Amendment 109 [H.AMDT 151] by Rep. Morgan Griffith prohibits “use of funds to the EPA, the Corps of Engineers, or the Office of Surface Mining Reclamation and Enforcement [that] may be used to carry out, implement, administer, or enforce any policy or procedure set forth in the memorandum issued by the EPA.” This provision would bar EPA action relating to a June 11, 2009 memorandum regarding permit coordination for surface coal mining and would prohibit action arising out of an April 1, 2010 guidance on improving review of Appalachian surface coal mining operations. These EPA documents apply, in part, to the controversial practice of mountaintop removal mining.

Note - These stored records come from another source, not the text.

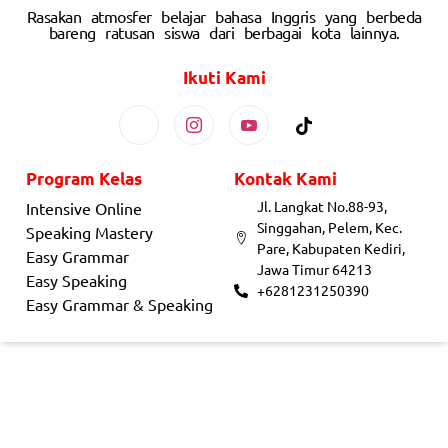
Rasakan atmosfer belajar bahasa Inggris yang berbeda
bareng ratusan siswa dari berbagai kota lainnya.
Ikuti Kami
Program Kelas
Kontak Kami
Jl. Langkat No.88-93,
Intensive Online
Singgahan, Pelem, Kec.
Speaking Mastery
Pare, Kabupaten Kediri,
Easy Grammar
Jawa Timur 64213
Easy Speaking
+6281231250390
Easy Grammar & Speaking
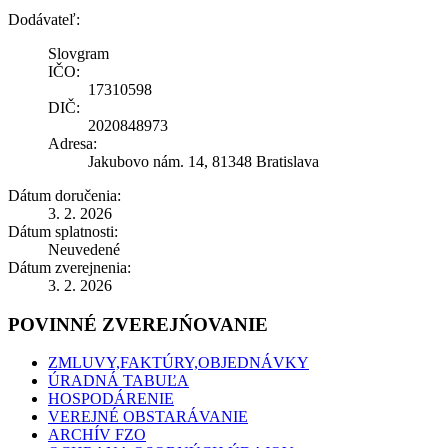
Dodávateľ:
Slovgram
IČO:
17310598
DIČ:
2020848973
Adresa:
Jakubovo nám. 14, 81348 Bratislava
Dátum doručenia:
3. 2. 2026
Dátum splatnosti:
Neuvedené
Dátum zverejnenia:
3. 2. 2026
POVINNÉ ZVEREJŃOVANIE
ZMLUVY,FAKTÚRY,OBJEDNÁVKY
ÚRADNÁ TABUĽA
HOSPODÁRENIE
VEREJNÉ OBSTARÁVANIE
ARCHÍV FZO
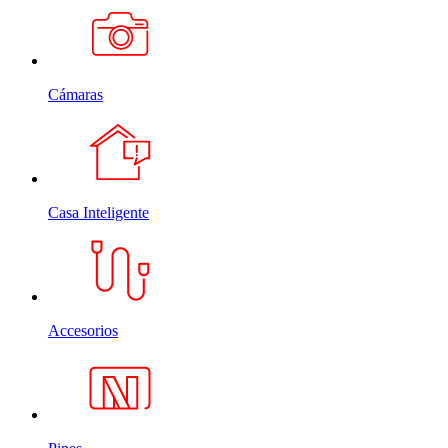
Cámaras
Casa Inteligente
Accesorios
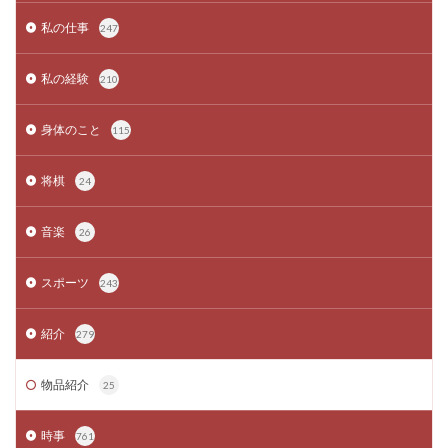
私の仕事
247
私の経験
210
身体のこと
115
将棋
24
音楽
26
スポーツ
243
紹介
279
物品紹介
25
時事
761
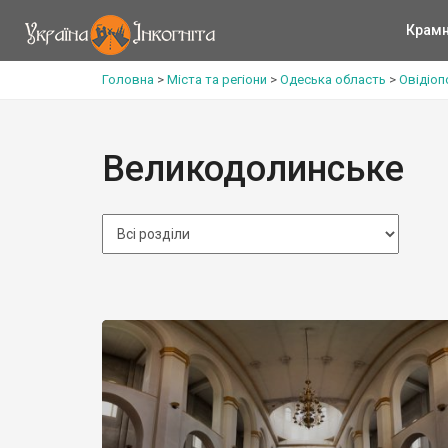
Крам
Головна
>
Міста та регіони
>
Одеська область
>
Овідіоп
Великодолинське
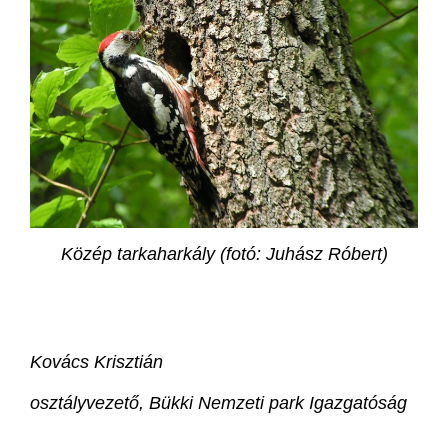
Közép tarkaharkály (fotó: Juhász Róbert)
Kovács Krisztián
osztályvezető, Bükki Nemzeti park Igazgatóság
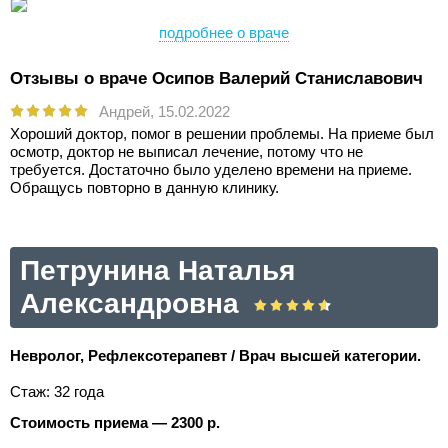
подробнее о враче
Отзывы о враче Осипов Валерий Станиславович
Андрей,
15.02.2022
Хороший доктор, помог в решении проблемы. На приеме был
осмотр, доктор не выписал лечение, потому что не
требуется. Достаточно было уделено времени на приеме.
Обращусь повторно в данную клинику.
Петрунина Наталья
Александровна
Невролог, Рефлексотерапевт / Врач высшей категории.
Стаж: 32 года
Стоимость приема — 2300 р.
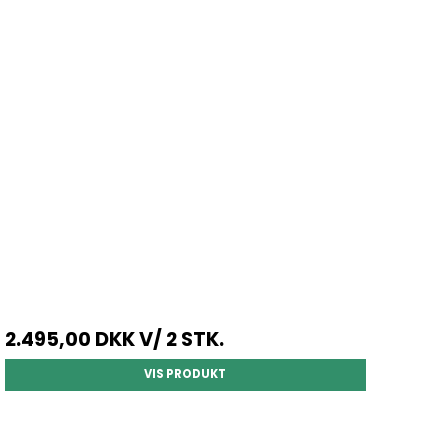
2.495,00 DKK
V/ 2 STK.
VIS PRODUKT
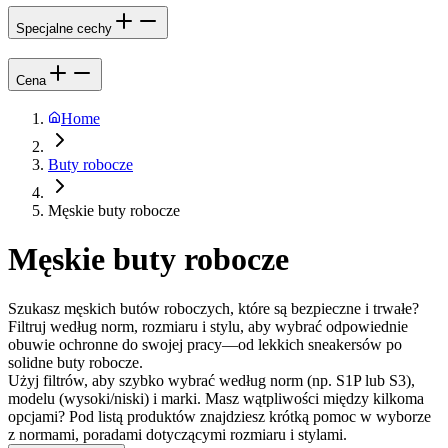
Specjalne cechy
Cena
Home
Buty robocze
Męskie buty robocze
Męskie buty robocze
Szukasz męskich butów roboczych, które są bezpieczne i trwałe?
Filtruj według norm, rozmiaru i stylu, aby wybrać odpowiednie
obuwie ochronne do swojej pracy—od lekkich sneakersów po
solidne buty robocze.
Użyj filtrów, aby szybko wybrać według norm (np. S1P lub S3),
modelu (wysoki/niski) i marki. Masz wątpliwości między kilkoma
opcjami? Pod listą produktów znajdziesz krótką pomoc w wyborze
z normami, poradami dotyczącymi rozmiaru i stylami.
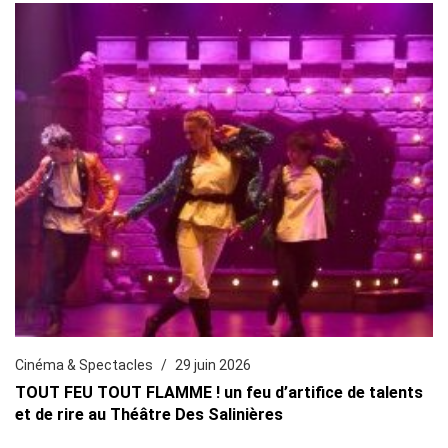
Cinéma & Spectacles
29 juin 2026
TOUT FEU TOUT FLAMME ! un feu d’artifice de talents
et de rire au Théâtre Des Salinières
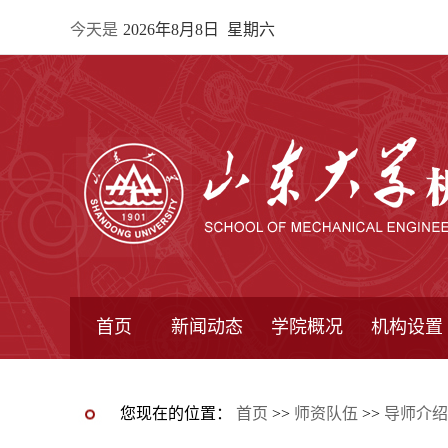
今天是
2026年8月8日 星期六
首页
新闻动态
学院概况
机构设置
通知公告
院所新闻
教学信息
学术动态
学院简报
学院简介
学院领导
办公指南
院长信箱
书记信箱
行政机构
系所设置
研究机构
学术组织
您现在的位置：
首页
>>
师资队伍
>>
导师介绍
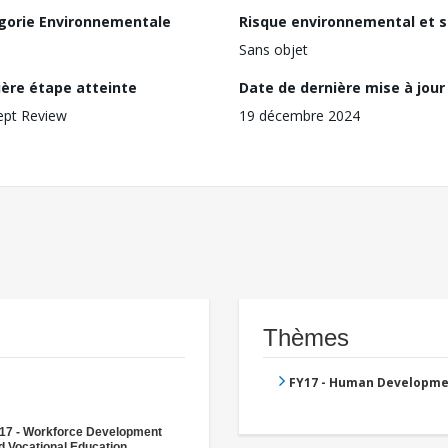
gorie Environnementale
Risque environnemental et s
Sans objet
ière étape atteinte
Date de dernière mise à jour
ept Review
19 décembre 2024
Thèmes
FY17 - Human Developme
17 - Workforce Development
d Vocational Education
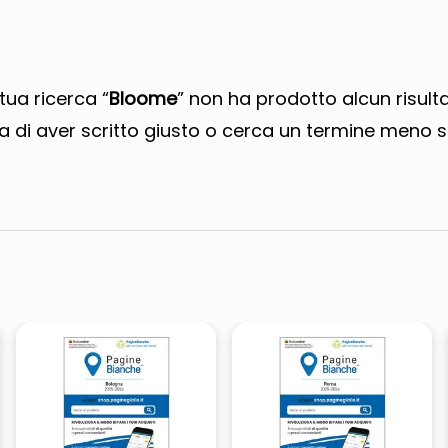
 tua ricerca “
Bloome
” non ha prodotto alcun risulta
a di aver scritto giusto o cerca un termine meno s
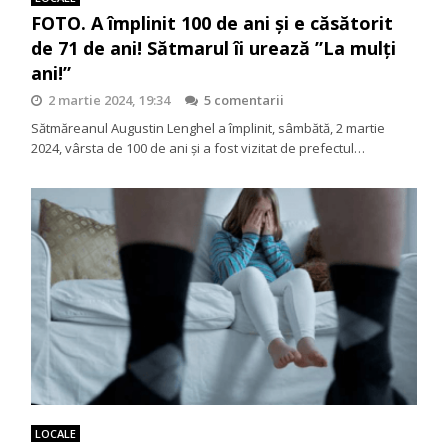
FOTO. A împlinit 100 de ani și e căsătorit
de 71 de ani! Sătmarul îi urează ”La mulți
ani!”
2 martie 2024, 19:34
5 comentarii
Sătmăreanul Augustin Lenghel a împlinit, sâmbătă, 2 martie
2024, vârsta de 100 de ani și a fost vizitat de prefectul…
LOCALE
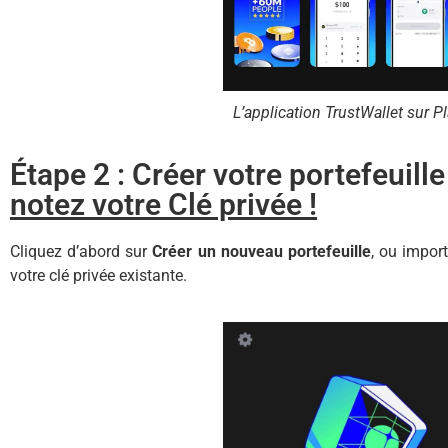
L’application TrustWallet sur P
Étape 2 : Créer votre portefeuil
notez votre Clé privée !
Cliquez d’abord sur
Créer un nouveau portefeuille
, ou import
votre clé privée existante.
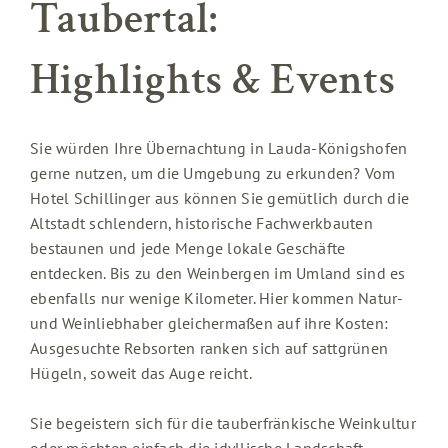
Taubertal:
Highlights & Events
Sie würden Ihre Übernachtung in Lauda-Königshofen
gerne nutzen, um die Umgebung zu erkunden? Vom
Hotel Schillinger aus können Sie gemütlich durch die
Altstadt schlendern, historische Fachwerkbauten
bestaunen und jede Menge lokale Geschäfte
entdecken. Bis zu den Weinbergen im Umland sind es
ebenfalls nur wenige Kilometer. Hier kommen Natur-
und Weinliebhaber gleichermaßen auf ihre Kosten:
Ausgesuchte Rebsorten ranken sich auf sattgrünen
Hügeln, soweit das Auge reicht.
Sie begeistern sich für die tauberfränkische Weinkultur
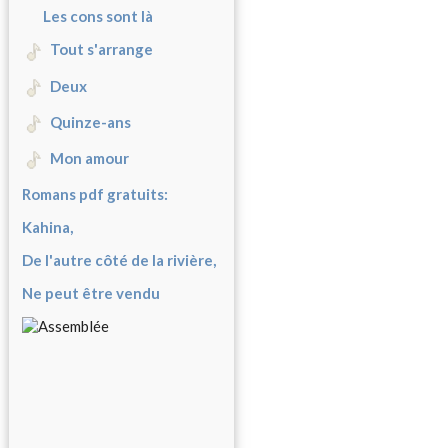
Les cons sont là
Tout s'arrange
Deux
Quinze-ans
Mon amour
Romans pdf gratuits:
Kahina,
De l'autre côté de la rivière,
Ne peut être vendu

Amendment 149 [H.AMDT 154] by Rep. Blaine Luetkemeyer prohibits “the use of funds for contributions to the Intergovernmental Panel on Climate Change (IPCC),” the foremost scientific body on climate change.
Amendment 94 [H.AMDT 156] by Rep. John Sullivan prohibits “the use of funds in the decision of the Administrator of the EPA entitled ‘Partial Grant of Clean Air Act Waiver Application Submitted by Growth Energy to increase the Allowable Ethanol Content of Gasoline to 15 percent.’” This amendment would stop EPA from using its funding to implement its decision allowing the ethanol content of gasoline to be increased from 10 to 15%. In Oct. of 2010 EPA had approved a partial waiver for use of E15 fuel in light-duty motor vehicles for model year cars 2007 and newer. In January of this year, EPA extended the waiver to model year cars 2001-2006.
Amendment 217 [H.AMDT.158] by Rep. David McKinley prohibits “the use of funds by the EPA to develop, propose, finalize, implement, administer, or enforce any regulation that identifies or lists fossil fuel combustion waste as hazardous waste subject to regulation.” This provision would restrict EPA’s authority to classify coal ash as a hazardous waste, as is now under consideration.
With Senate Democrats having insisted that Republican policy riders be removed in the short-term CR that passed on March 1, it is unclear whether the provisions of H.R.1 discussed above will make it to the President’s desk or ultimately into a more formal piece of legislation setting spending levels for the government for the balance of the fiscal year. However the two chambers will need to reach a more long-term budget agreement and it is unlikely that the debate over EPA’s climate regulations will go away.